Regarding output for $p$-adic expansion on PARI/GP

Question

The input sqrt$(2+O(7^{10}))$ on PARI/GP yields the output:

$ 3 + 7 + 2*7^2 + 6*7^3 + 7^4 + 2*7^5 + 7^6 + 2*7^7 + 4*7^8 + 6*7^9 + O(7^{10}).$

Which is essentially the solution of the congruence $X^2 \equiv 2 \pmod 7^k $ for $k = 1, 2, 3, \cdots .$

My question is why don't we get the other solution of the congruence as output which is $4+5*7+6*7^2+ \cdots + O(7^{10})$?

Answer 1

The pari/gp documentation for "transcendental functions" is here. (Alternatively, use ??sqrt to get it from the interpreter.)
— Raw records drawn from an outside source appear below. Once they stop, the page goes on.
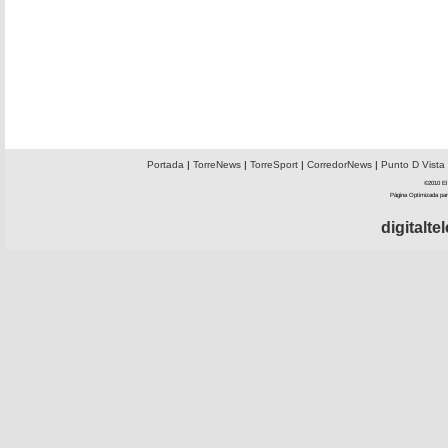
Portada
|
TorreNews
|
TorreSport
|
CorredorNews
|
Punto D Vista
©2010 El 
Página Optimizada par
digitalt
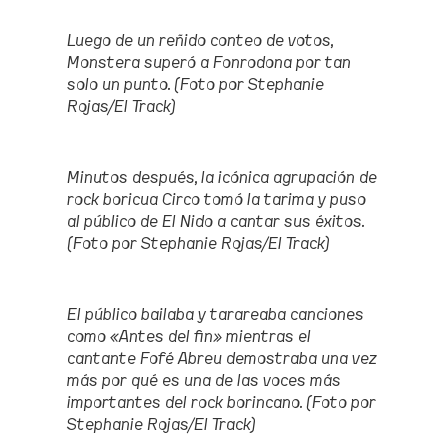
Luego de un reñido conteo de votos,
Monstera superó a Fonrodona por tan
solo un punto. (Foto por Stephanie
Rojas/El Track)
Minutos después, la icónica agrupación de
rock boricua Circo tomó la tarima y puso
al público de El Nido a cantar sus éxitos.
(Foto por Stephanie Rojas/El Track)
El público bailaba y tarareaba canciones
como «Antes del fin» mientras el
cantante Fofé Abreu demostraba una vez
más por qué es una de las voces más
importantes del rock borincano. (Foto por
Stephanie Rojas/El Track)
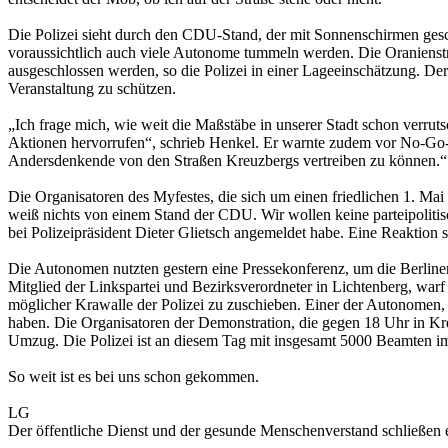
Die Polizei sieht durch den CDU-Stand, der mit Sonnenschirmen geschm
voraussichtlich auch viele Autonome tummeln werden. Die Oranienstra
ausgeschlossen werden, so die Polizei in einer Lageeinschätzung. D
Veranstaltung zu schützen.
„Ich frage mich, wie weit die Maßstäbe in unserer Stadt schon verruts
Aktionen hervorrufen“, schrieb Henkel. Er warnte zudem vor No-Go-A
Andersdenkende von den Straßen Kreuzbergs vertreiben zu können.“
Die Organisatoren des Myfestes, die sich um einen friedlichen 1. Mai
weiß nichts von einem Stand der CDU. Wir wollen keine parteipoliti
bei Polizeipräsident Dieter Glietsch angemeldet habe. Eine Reaktion s
Die Autonomen nutzten gestern eine Pressekonferenz, um die Berliner 
Mitglied der Linkspartei und Bezirksverordneter in Lichtenberg, warf
möglicher Krawalle der Polizei zu zuschieben. Einer der Autonomen, d
haben. Die Organisatoren der Demonstration, die gegen 18 Uhr in Kr
Umzug. Die Polizei ist an diesem Tag mit insgesamt 5000 Beamten im
So weit ist es bei uns schon gekommen.
LG
Der öffentliche Dienst und der gesunde Menschenverstand schließen 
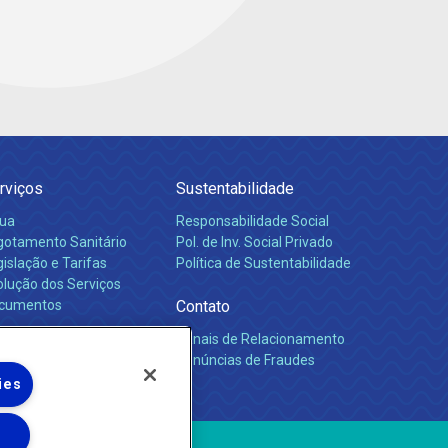
rviços
Sustentabilidade
ua
Responsabilidade Social
gotamento Sanitário
Pol. de Inv. Social Privado
islação e Tarifas
Política de Sustentabilidade
olução dos Serviços
cumentos
Contato
Canais de Relacionamento
rreiras
Denúncias de Fraudes
ies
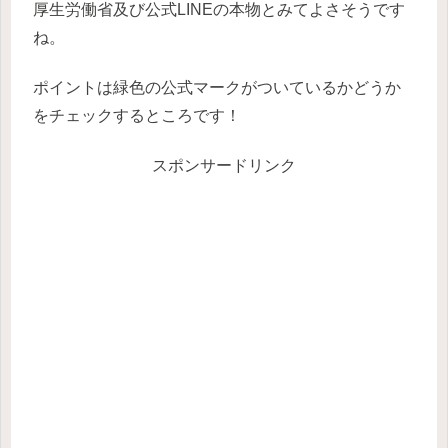
厚生労働省及び公式LINEの本物とみてよさそうです
ね。
ポイントは緑色の公式マークがついているかどうか
をチェックするところです！
スポンサードリンク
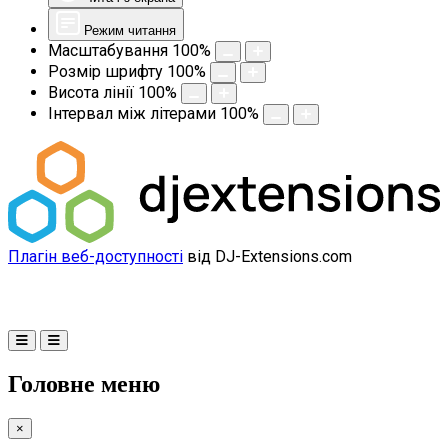
Режим читання
Масштабування
100
%
Розмір шрифту
100
%
Висота лінії
100
%
Інтервал між літерами
100
%
Плагін веб-доступності
від DJ-Extensions.com
Головне меню
×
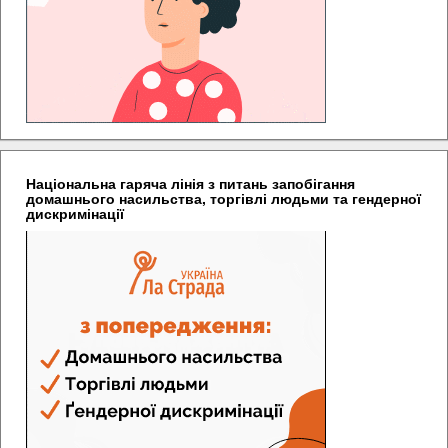
Національна гаряча лінія з питань запобігання
домашнього насильства, торгівлі людьми та гендерної
дискримінації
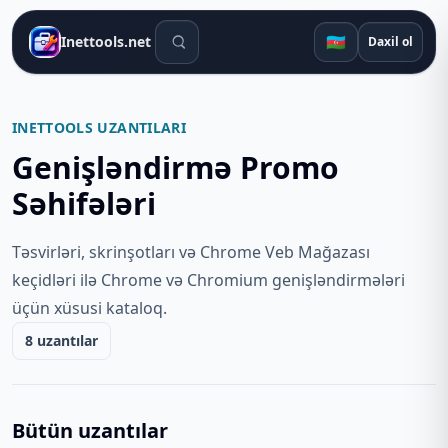
Axtarış alətləri
🇦🇿
Inettools.net
Daxil ol
INETTOOLS UZANTILARI
Genişləndirmə Promo
Səhifələri
Təsvirləri, skrinşotları və Chrome Veb Mağazası
keçidləri ilə Chrome və Chromium genişləndirmələri
üçün xüsusi kataloq.
8 uzantılar
Bütün uzantılar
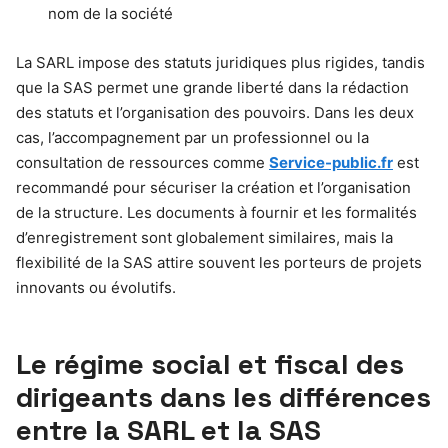
nom de la société
La SARL impose des statuts juridiques plus rigides, tandis
que la SAS permet une grande liberté dans la rédaction
des statuts et l’organisation des pouvoirs. Dans les deux
cas, l’accompagnement par un professionnel ou la
consultation de ressources comme
Service-public.fr
est
recommandé pour sécuriser la création et l’organisation
de la structure. Les documents à fournir et les formalités
d’enregistrement sont globalement similaires, mais la
flexibilité de la SAS attire souvent les porteurs de projets
innovants ou évolutifs.
Le régime social et fiscal des
dirigeants dans les différences
entre la SARL et la SAS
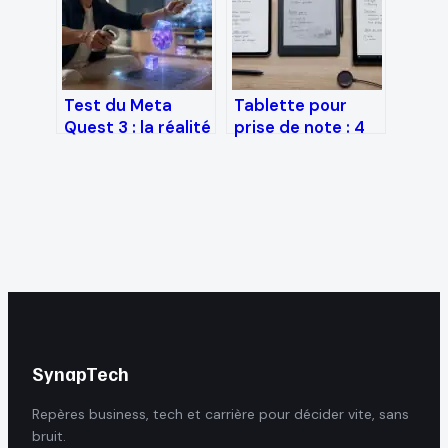
achat
Test du Meta
Tablette pour
Quest 3 : la réalité
prise de note : 4
mixte devient-elle
critères
enfin accessible ?
techniques pour
abandonner le
papier sans
regret
SynapTech
Repères business, tech et carrière pour décider vite, sans
bruit.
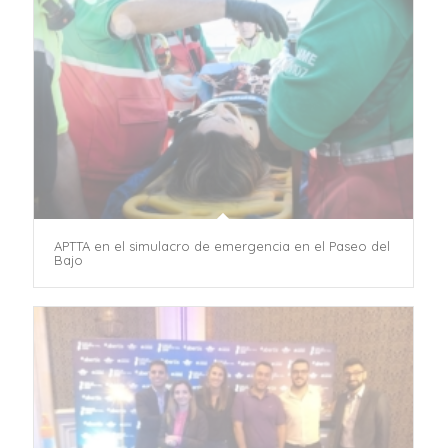
APTTA en el simulacro de emergencia en el Paseo del
Bajo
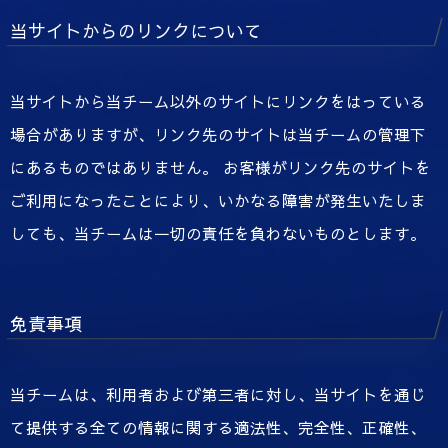
当サイトからのリンクについて
当サイトから当チーム以外のサイトにリンクをはっている
場合がありますが、リンク先のサイトは当チームの管理下
にあるものではありません。 お客様がリンク先のサイトを
ご利用になったことにより、いかなる障害が発生いたしま
しても、当チームは一切の責任を負わないものとします。
免責事項
当チームは、利用者および第三者に対し、当サイトを通じ
て提供する全ての情報に関する適法性、完全性、正確性、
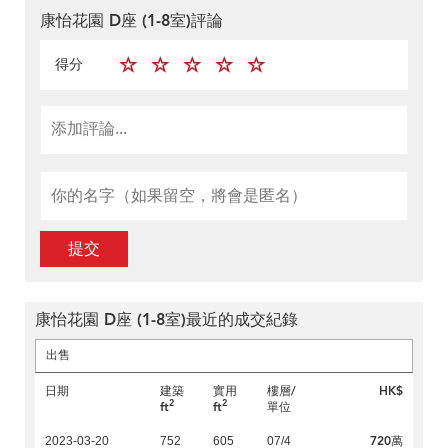
康怡花園 D座 (1-8室)評論
得分
提交
康怡花園 D座 (1-8室)最近的成交紀錄
出售
日期
建築
實用
樓層/
HK$
2
2
ft
ft
單位
720萬
2023-03-20
752
605
07/4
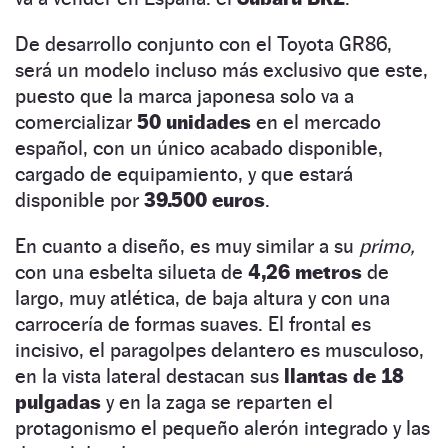
De desarrollo conjunto con el Toyota GR86,
será un modelo incluso más exclusivo que este,
puesto que la marca japonesa solo va a
comercializar
50 unidades
en el mercado
español, con un único acabado disponible,
cargado de equipamiento, y que estará
disponible por
39.500 euros
.
En cuanto a diseño, es muy similar a su
primo,
con una esbelta silueta de
4,26 metros
de
largo, muy atlética, de baja altura y con una
carrocería de formas suaves. El frontal es
incisivo, el paragolpes delantero es musculoso,
en la vista lateral destacan sus
llantas de 18
pulgadas
y en la zaga se reparten el
protagonismo el pequeño alerón integrado y las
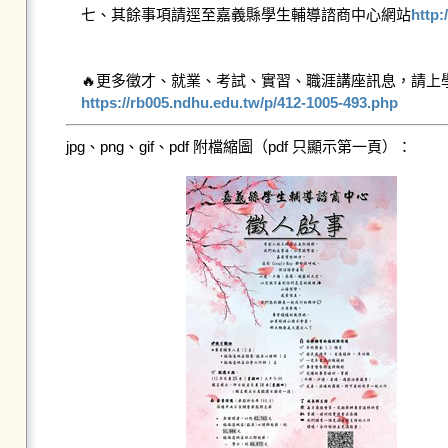
七、其餘事項請逕至嘉義縣學生輔導諮商中心網站
http:
https://rb005.ndhu.edu.tw/p/412-1005-493.php
jpg、png、gif、pdf 附檔縮圖（pdf 只顯示第一頁）：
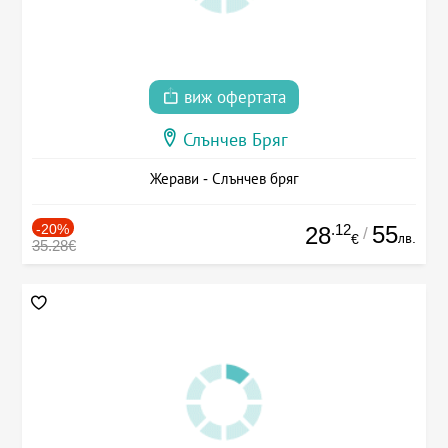
виж офертата
Слънчев Бряг
Жерави - Слънчев бряг
-20%
.12
55
28
/
лв.
€
35.28€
There is a sqrt function for a complex argument documented first, this does not apply here. What applies is the next doc paragraph:

Intmod a prime $p$, t_PADIC and t_FFELT are allowed as arguments. In the first 2 cases (t_INTMOD, t_PADIC), the square root (if it exists) which is returned is the one whose first $p$-adic digit is in the interval [0,p/2]. For other arguments, the result is undefined.

So we obtain a result of the shape $3+O(7^1)$ since among the "digits modulo seven" the $3$ is the one $\le 7/2$. Not the $4$.

? sqrt(2 + O(7^10))
%1 = 3 + 7 + 2*7^2 + 6*7^3 + 7^4 + 2*7^5 + 7^6 + 2*7^7 + 4*7^8 + 6*7^9 + O(7^10)

It is easy to request also the other solution:

? -sqrt(2 + O(7^10))
%2 = 4 + 5*7 + 4*7^2 + 5*7^4 + 4*7^5 + 5*7^6 + 4*7^7 + 2*7^8 + O(7^10)

The answer is thus just a matter of implementation, and the decision taken this way.